Traditional music is a vital part of Yemen's cultural identity, but much of it remains undocumented and unorganized. Manual classification is slow and requires expert knowledge.

This project was built to solve this. It is an automated tool that uses `Deep Learning` to listen to audio files and categorize them into three distinct regional styles: Adeni, Hadrami, and Lahji.

## Architecture

This project required a seamless handshake between a modern _JavaScript_ frontend and a powerful Python backend. I architected a `Monorepo` setup to handle both concurrently.

- Frontend - A clean, responsive interface for users to upload `.mp3` files and view results.

- Backend - A robust <abbr title="Application Programming Interface">API</abbr> that receives the audio, processes it, and serves the _Deep Learning_ model.

- The Engine - A Convolutional Neural Network (CNN) trained to recognize audio patterns.

## The Engineering Challenge

### 1. From Audio to Image (Preprocessing)

Machines cannot _hear_ music, but they can _see_ it. The core of our system relies on converting raw audio waves into Mel-Spectrograms, visual representations of sound frequencies over time.

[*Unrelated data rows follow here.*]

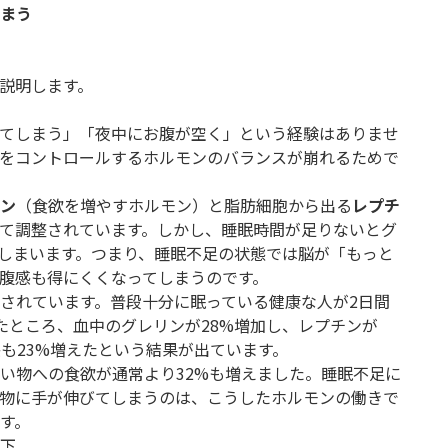
まう
説明します。
てしまう」「夜中にお腹が空く」という経験はありませ
をコントロールするホルモンのバランスが崩れるためで
ン
（食欲を増やすホルモン）と脂肪細胞から出る
レプチ
て調整されています。しかし、睡眠時間が足りないとグ
しまいます。つまり、睡眠不足の状態では脳が「もっと
腹感も得にくくなってしまうのです。
されています。普段十分に眠っている健康な人が2日間
たところ、血中のグレリンが28%増加し、レプチンが
感も23%増えたという結果が出ています。
い物への食欲が通常より32%も増えました。睡眠不足に
物に手が伸びてしまうのは、こうしたホルモンの働きで
す。
下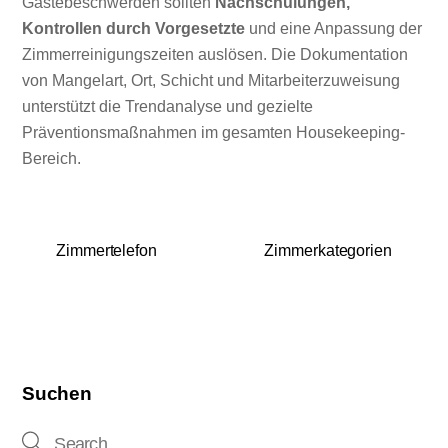
Gästebeschwerden sollten
Nachschulungen,
Kontrollen durch Vorgesetzte
und eine Anpassung der
Zimmerreinigungszeiten auslösen. Die Dokumentation
von Mangelart, Ort, Schicht und Mitarbeiterzuweisung
unterstützt die Trendanalyse und gezielte
Präventionsmaßnahmen im gesamten Housekeeping-
Bereich.
Zimmertelefon
Zimmerkategorien
Suchen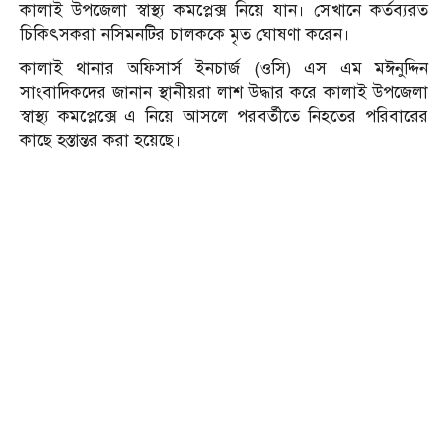
কালাই উপজেলা স্বাস্থ্য কমপ্লেক্স নিয়ে যান। সেখানে কর্তব্যরত
চিকিৎসকরা নসিমনটির চালককে মৃত ঘোষণা করেন।
কালাই থানার অফিসার্স ইনচার্জ (ওসি) এস এম মঈনুদ্দিন
সাংবাদিকদের জানান স্থানীয়রা লাশ উদ্ধার করে কালাই উপজেলা
স্বাস্থ্য কমপ্লেক্সে এ নিয়ে আসলে পরবর্তীতে নিহতের পরিবারের
কাছে হস্তান্তর করা হয়েছে।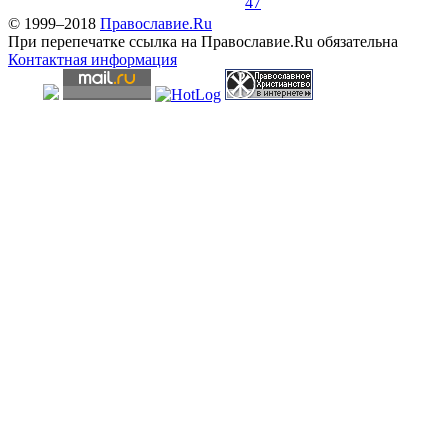
47
© 1999–2018
Православие.Ru
При перепечатке ссылка на Православие.Ru обязательна
Контактная информация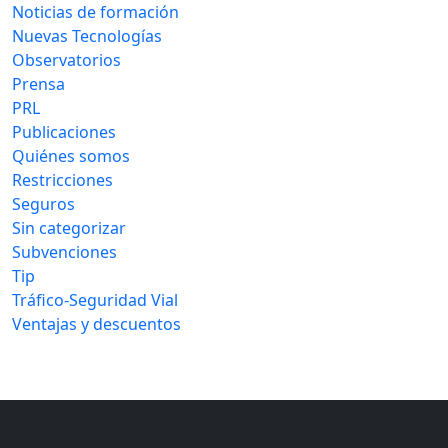
Noticias de formación
Nuevas Tecnologías
Observatorios
Prensa
PRL
Publicaciones
Quiénes somos
Restricciones
Seguros
Sin categorizar
Subvenciones
Tip
Tráfico-Seguridad Vial
Ventajas y descuentos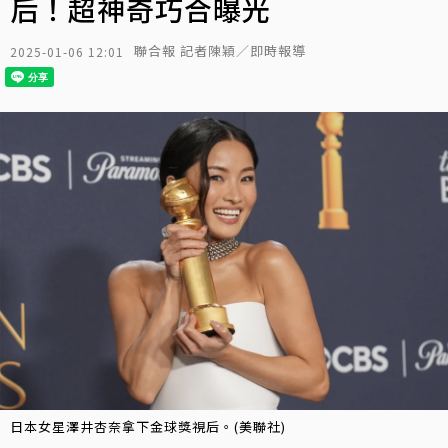
后！超神奇巧合曝光
聯合報 記者陳穎／即時報導
2025-01-06 12:01
日本女星澤井杏奈拿下金球獎視后。(美聯社)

We built the _Python_ pipeline that:

1.  Accepts the user's uploaded file.

2.  Normalizes the audio duration.

3.  Generates the Spectrogram image.

4.  Feeds it into the CNN model for prediction.

### 2. Improving Accuracy

Initially, our model struggled with a 60% accuracy rate due to a small dataset.
Working closely with my teammate (who focused on the model architecture), we implemented Data Augmentation techniques. By adding noise, changing pitch, and stretching time in our training data, we made the model robust against poor recording quality.

> This iterative tuning pushed our final accuracy to 93.84%.

## User Experience

While the backend was complex, I ensured the frontend remained simple. Users don't need to know about _Spectrograms_ or _CNNs_. They simply upload a song and get an instant result.

---

- Model Serving - I learned that serving an AI model requires different considerations than a standard CRUD API, specifically regarding request timeouts and processing power.

- Cross-Language Integration - Bridging `Next.js` and `Flask` taught me how to design efficient APIs that handle file streams effectively.

- Cultural Impact - It proved that modern technology can be a powerful tool for archiving and preserving traditional art forms.